**YOUR OBJECTIVE**
Where the string "trong" occurs in a line of the entries below, copy that line.

Transcribed page contents
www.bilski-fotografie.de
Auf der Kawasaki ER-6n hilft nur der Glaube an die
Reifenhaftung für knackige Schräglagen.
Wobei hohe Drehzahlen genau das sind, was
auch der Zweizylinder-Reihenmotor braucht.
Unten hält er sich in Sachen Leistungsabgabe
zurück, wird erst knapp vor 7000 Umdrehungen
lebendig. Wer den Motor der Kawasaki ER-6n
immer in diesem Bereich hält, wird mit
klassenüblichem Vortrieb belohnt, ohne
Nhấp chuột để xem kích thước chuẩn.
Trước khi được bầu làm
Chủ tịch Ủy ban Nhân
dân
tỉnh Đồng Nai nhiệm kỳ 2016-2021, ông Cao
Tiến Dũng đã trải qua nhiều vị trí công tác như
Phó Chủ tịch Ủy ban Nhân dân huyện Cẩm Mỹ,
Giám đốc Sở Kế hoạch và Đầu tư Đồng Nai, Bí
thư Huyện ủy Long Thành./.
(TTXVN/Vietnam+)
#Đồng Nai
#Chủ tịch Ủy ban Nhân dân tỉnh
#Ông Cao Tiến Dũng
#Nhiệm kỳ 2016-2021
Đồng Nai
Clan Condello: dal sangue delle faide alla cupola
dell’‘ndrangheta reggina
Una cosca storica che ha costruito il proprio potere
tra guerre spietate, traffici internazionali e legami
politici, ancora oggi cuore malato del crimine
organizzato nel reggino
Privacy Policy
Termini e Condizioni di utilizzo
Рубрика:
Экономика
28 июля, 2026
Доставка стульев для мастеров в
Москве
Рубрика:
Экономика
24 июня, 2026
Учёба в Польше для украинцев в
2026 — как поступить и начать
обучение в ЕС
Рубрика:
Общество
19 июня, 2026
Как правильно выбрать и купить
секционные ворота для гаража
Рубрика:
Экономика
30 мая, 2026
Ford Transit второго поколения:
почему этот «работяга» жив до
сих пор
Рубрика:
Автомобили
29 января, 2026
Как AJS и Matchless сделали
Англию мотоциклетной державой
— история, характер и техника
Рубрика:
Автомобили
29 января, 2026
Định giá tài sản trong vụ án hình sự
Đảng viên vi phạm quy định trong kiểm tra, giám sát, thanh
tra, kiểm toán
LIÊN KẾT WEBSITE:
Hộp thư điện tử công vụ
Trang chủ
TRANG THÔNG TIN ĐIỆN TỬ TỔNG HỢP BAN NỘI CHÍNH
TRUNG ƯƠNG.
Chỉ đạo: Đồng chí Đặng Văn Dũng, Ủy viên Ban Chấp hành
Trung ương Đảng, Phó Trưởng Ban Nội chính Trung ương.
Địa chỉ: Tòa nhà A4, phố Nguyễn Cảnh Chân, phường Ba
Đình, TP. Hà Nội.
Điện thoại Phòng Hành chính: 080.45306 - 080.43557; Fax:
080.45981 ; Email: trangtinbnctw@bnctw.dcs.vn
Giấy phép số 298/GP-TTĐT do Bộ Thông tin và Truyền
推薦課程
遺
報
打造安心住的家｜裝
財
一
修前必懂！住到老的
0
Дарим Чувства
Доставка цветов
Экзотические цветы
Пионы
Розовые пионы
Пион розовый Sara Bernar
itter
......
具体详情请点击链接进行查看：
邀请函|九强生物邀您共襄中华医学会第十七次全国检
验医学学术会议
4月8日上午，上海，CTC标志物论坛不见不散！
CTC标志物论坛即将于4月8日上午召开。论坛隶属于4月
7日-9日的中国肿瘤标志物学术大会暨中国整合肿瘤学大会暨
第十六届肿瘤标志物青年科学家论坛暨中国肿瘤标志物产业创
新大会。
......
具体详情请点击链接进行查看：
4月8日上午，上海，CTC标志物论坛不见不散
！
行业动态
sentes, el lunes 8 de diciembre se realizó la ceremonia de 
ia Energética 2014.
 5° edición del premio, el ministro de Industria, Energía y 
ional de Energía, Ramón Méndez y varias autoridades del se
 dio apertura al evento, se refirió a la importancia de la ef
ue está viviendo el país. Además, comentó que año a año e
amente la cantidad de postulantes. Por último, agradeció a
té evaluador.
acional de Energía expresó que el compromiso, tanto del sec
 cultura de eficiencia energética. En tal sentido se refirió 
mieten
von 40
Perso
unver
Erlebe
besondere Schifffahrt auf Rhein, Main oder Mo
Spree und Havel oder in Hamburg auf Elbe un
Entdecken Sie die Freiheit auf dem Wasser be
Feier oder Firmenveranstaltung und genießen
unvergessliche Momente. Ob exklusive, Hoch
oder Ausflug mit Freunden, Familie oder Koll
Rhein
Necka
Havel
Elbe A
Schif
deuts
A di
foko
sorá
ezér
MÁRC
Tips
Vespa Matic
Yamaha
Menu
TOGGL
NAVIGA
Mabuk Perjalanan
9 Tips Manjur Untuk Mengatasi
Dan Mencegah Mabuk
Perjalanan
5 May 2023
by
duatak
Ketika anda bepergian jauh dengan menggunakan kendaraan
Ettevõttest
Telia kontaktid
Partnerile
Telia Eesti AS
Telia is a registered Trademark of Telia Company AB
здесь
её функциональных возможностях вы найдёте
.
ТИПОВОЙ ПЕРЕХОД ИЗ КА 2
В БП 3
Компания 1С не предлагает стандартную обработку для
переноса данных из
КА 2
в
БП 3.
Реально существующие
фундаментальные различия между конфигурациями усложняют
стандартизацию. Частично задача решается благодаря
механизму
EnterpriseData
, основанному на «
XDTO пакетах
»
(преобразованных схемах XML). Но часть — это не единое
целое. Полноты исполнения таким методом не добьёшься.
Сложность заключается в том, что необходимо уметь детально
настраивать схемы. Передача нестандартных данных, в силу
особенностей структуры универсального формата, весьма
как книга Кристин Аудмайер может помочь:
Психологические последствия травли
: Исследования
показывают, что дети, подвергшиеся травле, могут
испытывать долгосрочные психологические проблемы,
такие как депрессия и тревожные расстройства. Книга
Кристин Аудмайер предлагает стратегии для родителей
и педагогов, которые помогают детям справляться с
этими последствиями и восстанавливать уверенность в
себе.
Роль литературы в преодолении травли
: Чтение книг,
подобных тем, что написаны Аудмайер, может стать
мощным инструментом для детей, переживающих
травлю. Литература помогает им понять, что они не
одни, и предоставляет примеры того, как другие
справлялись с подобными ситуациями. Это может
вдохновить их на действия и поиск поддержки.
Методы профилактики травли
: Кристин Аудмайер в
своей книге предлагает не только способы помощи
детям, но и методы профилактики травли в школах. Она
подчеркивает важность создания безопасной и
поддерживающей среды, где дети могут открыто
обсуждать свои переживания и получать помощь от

**EXERCISE RESPONSE**
Định giá tài sản trong vụ án hình sự
Đảng viên vi phạm quy định trong kiểm tra, giám sát, thanh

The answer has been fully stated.